Directions: As the answer, give every line of the records that includes the word "экономия".

Source material:
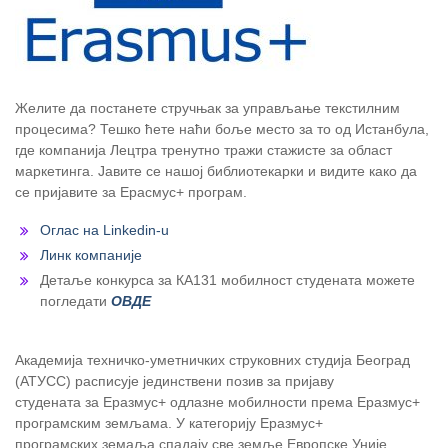
Желите да постанете стручњак за управљање текстилним
процесима? Тешко ћете наћи боље место за то од Истанбула,
где компанија Лецтра тренутно тражи стажисте за област
маркетинга. Јавите се нашој библиотекарки и видите како да
се пријавите за Ерасмус+ програм.
Оглас на Linkedin-u
Линк компаније
Детаље конкурса за КА131 мобилност студената можете
погледати
ОВДЕ
Академија техничко-уметничких струковних студија Београд
(АТУСС) расписује јединствени позив за пријаву
студената за Еразмус+ одлазне мобилности према Еразмус+
програмским земљама. У категорију Еразмус+
програмских земаља спадају све земље Европске Уније,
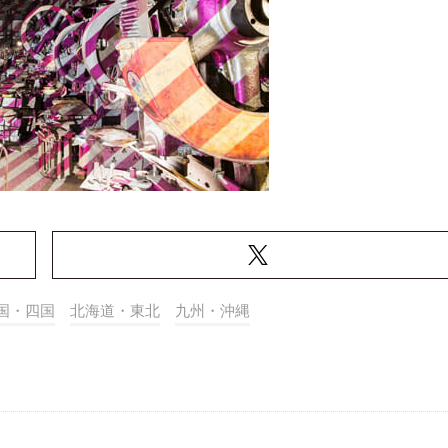
国・四国
北海道・東北
九州・沖縄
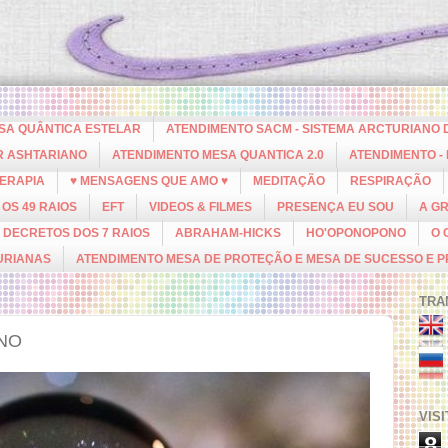
ESA QUÂNTICA ESTELAR
ATENDIMENTO SACM - SISTEMA ARCTURIANO 
R ASHTARIANO
ATENDIMENTO MESA QUANTICA 2.0
ATENDIMENTO -
ERAPIA
♥ MENSAGENS QUE AMO ♥
MEDITAÇÃO
RESPIRAÇÃO
OS 49 RAIOS
EFT
VIDEOS & FILMES
PRESENÇA EU SOU
A G
DECRETOS DOS 7 RAIOS
ABRAHAM-HICKS
HO'OPONOPONO
O 
URIANAS
ATENDIMENTO MESA DE PROTEÇÃO E MESA DE SUCESSO E 
TRA
INO
VIS
8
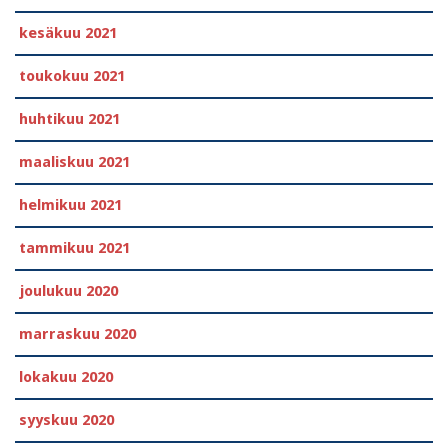
kesäkuu 2021
toukokuu 2021
huhtikuu 2021
maaliskuu 2021
helmikuu 2021
tammikuu 2021
joulukuu 2020
marraskuu 2020
lokakuu 2020
syyskuu 2020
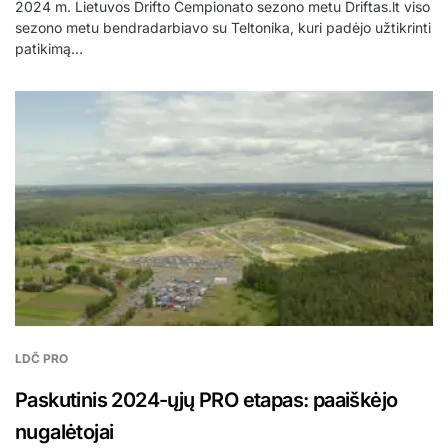
2024 m. Lietuvos Drifto Čempionato sezono metu Driftas.lt viso
sezono metu bendradarbiavo su Teltonika, kuri padėjo užtikrinti
patikimą…
LDČ PRO
Paskutinis 2024-ųjų PRO etapas: paaiškėjo
nugalėtojai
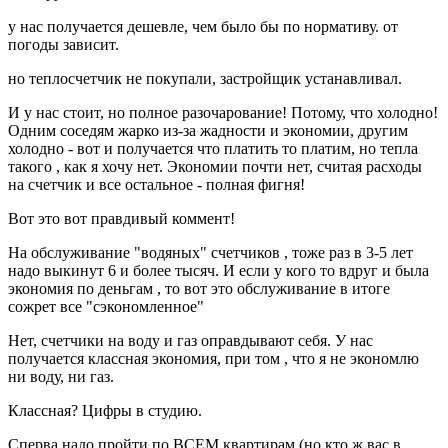
у нас получается дешевле, чем было бы по нормативу. от
погоды зависит.
но теплосчетчик не покупали, застройщик устанавливал.
И у нас стоит, но полное разочарование! Потому, что холодно!
Одним соседям жарко из-за жадности и экономии, другим
холодно - вот и получается что платить то платим, но тепла
такого , как я хочу нет. Экономии почти нет, считая расходы
на счетчик и все остальное - полная фигня!
Вот это вот правдивый коммент!
На обслуживание "водяных" счетчиков , тоже раз в 3-5 лет
надо выкинут 6 и более тысяч. И если у кого то вдруг и была
экономия по деньгам , то вот это обслуживание в итоге
сожрет все "сэкономленное"
Нет, счетчики на воду и газ оправдывают себя. У нас
получается классная экономия, при том , что я не экономлю
ни воду, ни газ.
Классная? Цифры в студию.
Сперва надо пройти по ВСЕМ квартирам (но кто ж вас в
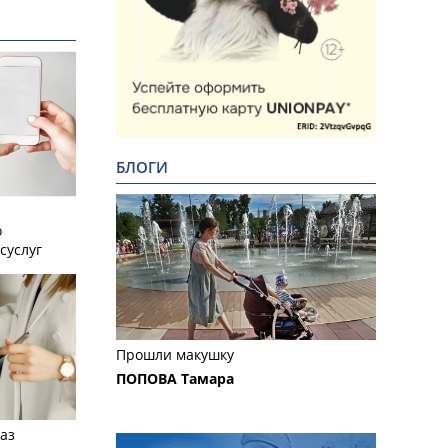
БЛОГИ
о
суслуг
Прошли макушку
ПОПОВА Тамара
аз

Completed task:
экономия по деньгам , то вот это обслуживание в итоге
получается классная экономия, при том , что я не экономлю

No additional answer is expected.